Report how many lines below include the string "Harrows". Please keep the reply to that number.

** Opening Source records block **

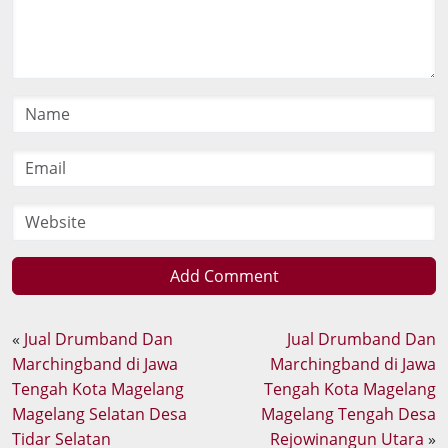
Add Comment
«
Jual Drumband Dan
Jual Drumband Dan
Marchingband di Jawa
Marchingband di Jawa
Tengah Kota Magelang
Tengah Kota Magelang
Magelang Selatan Desa
Magelang Tengah Desa
Tidar Selatan
Rejowinangun Utara
»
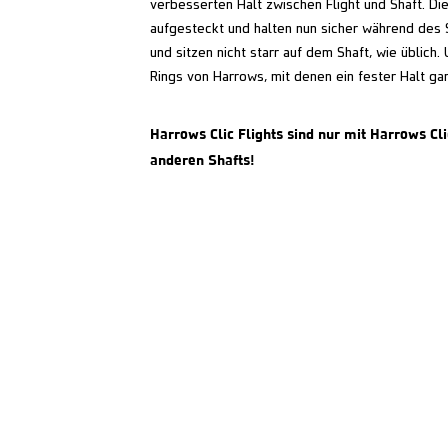
verbesserten Halt zwischen Flight und Shaft. Die
aufgesteckt und halten nun sicher während des S
und sitzen nicht starr auf dem Shaft, wie üblich
Rings von Harrows, mit denen ein fester Halt gar
Harrows Clic Flights sind nur mit Harrows Cl
anderen Shafts!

** Closing Source records block **

*Response to the exercise*
2